Find the area of ​the figure that is bound by the lines: $y=|x^2-1|$ and $y=3|x|-3$?

Question

Find the area of ​​the figure that is bound by the lines:

$y=|x^2-1|$ and $y=3|x|-3$

I tried: $$A=\int_{-1}^{1}(|x^2-1|-3|x|+3)dx$$

Is it correct? Please, help for the right solution.

I dont know, how can I evaluate $\int|x|dx.$

Answer 1

You should draw the graphs of the two given curves carefully before solving this type of problems, and to do that you have two find the points at which they intersect each other. Let's do that
First write the equation of two given curves explicitly-
$ y=|x^2-1|= \begin{cases} x^2-1, & \text{if $x\in(-\infty,-1]\cup[1,\infty)$}\\ 1-x^2, & \text{if $x\in(-1,1)$} \end{cases} $
$ y=3|x|-3= \begin{cases} 3x-3, & \text{if $x\ge0$}\\ -3x-3, & \text{if $x<0$} \end{cases} $
Now, find the points at which the cut each other.
Case 1: $x\ge1$
The equation of two curves become
$y=x^2-1$ and $y=3x-3$
A simple calculation shows that these two curves intersects at the points $(1,0)$ and $(2,3)$ in $[1,\infty)$.
Case 2: $x\in[0,1)$
The equation of two curves become
$y=1-x^2$ and $y=3x-3$
These two curves don't intersect each other in $[0,1)$
Case 3: $x\in(-1,0)$
The equation of two curves become
$y=1-x^2$ and $y=-3x-3$
These two curves don't intersect each other in $(-1,0)$
Case 4: $x\le-1$
The equation of two curves become
$y=x^2-1$ and $y=-3x-3$
A simple calculation shows that these two curves intersects at the points $(-1,0)$ and $(-2,3)$ in $(-\infty,-1]$.
So, combining all the cases we get, two curves intersect each other at the points $A(-2,3)$, $B(-1,0)$, $C(1,0)$ and $D(2,3)$.
Note one thing the curves $y=|x^2-1|$, $y=3|x|-3$ intersect $Y$-axis at $E(0,1)$, $F(0,-3)$ respectively.

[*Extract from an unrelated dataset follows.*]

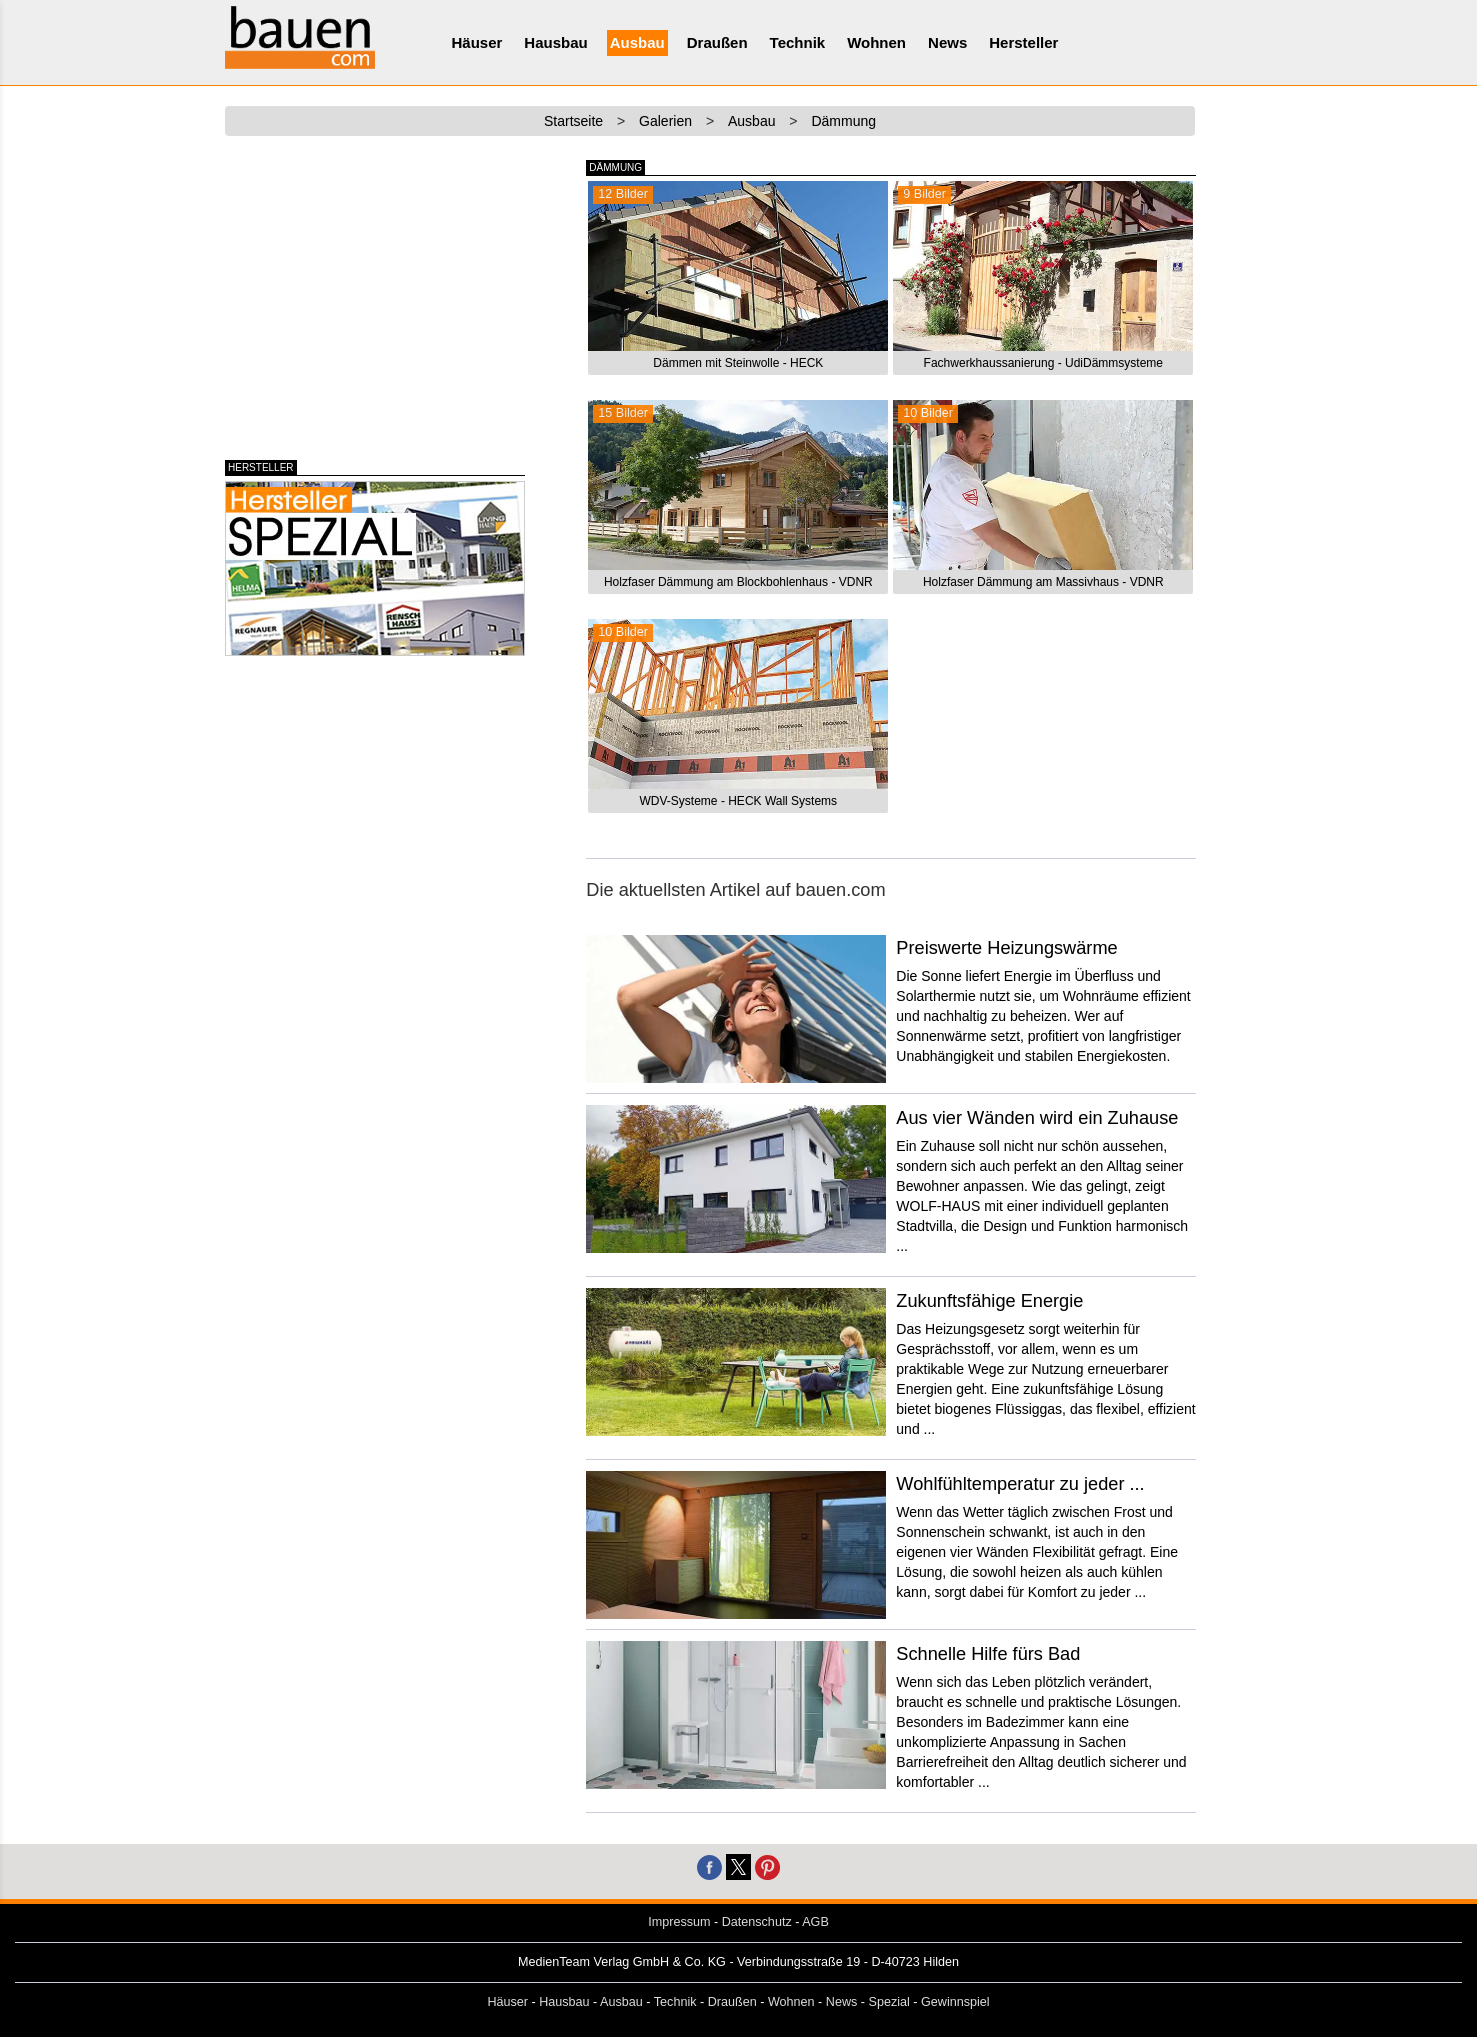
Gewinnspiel (955, 2002)
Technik (798, 42)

So, the area of the region bounded by these two curves on the plane=
Area of the region $(ABA+BCEB+\Delta BFC+CDC)=$
$ =\int_{-2}^{-1} \lbrace(-3x-3)-(x^2-1)\rbrace dx\quad+\int_{-1}^{1} (1-x^2) dx\quad+\frac{1}{2} \times 2 \times 3\quad+\int_{1}^{2} \lbrace(3x-3)-(x^2-1)\rbrace dx $
$ =2\int_{1}^{2} \lbrace(3x-3)-(x^2-1)\rbrace dx\quad+2\int_{0}^{1} (1-x^2) dx\quad+3 $
$ =\frac{1}{3}+\frac{4}{3}+3=\frac{14}{3} $
So, the area of the region bounded by the curves is $\frac{14}{3}$ units.

Answer 2

Note that the area bounded by the equations is between $x=-1$ and $x=1$ and that $\left|x^2-1\right|=1-x^2$ on the interval $(-1,1)$. Also note that $3\left|x\right|-3=-3x-3$ for $x<0$ and $3x-3$ for $x\geq0$. Then your integrals become:

$$\int_{-1}^0\left(1-x^2\right)-\left(-3x-3\right)\text dx+\int_0^1\left(1-x^2\right)-\left(3x-3\right)\text dx$$ $$=\int_{-1}^0-x^2+3x+4\text dx+\int_0^1-x^2-3x+4\text dx$$ which are simple to evaluate. Alternatively, as астон вілла олоф мэллбэрг mentioned, you could note that the area has even symmetry and simply double one of the integrals, which will give you the same area.

Answer 3

HINT.- By clear symmetrie you have the required area is equal to twice $$\int_0^1(x^2-3x+2)dx+\int_1^2(3x-x^2-2)dx$$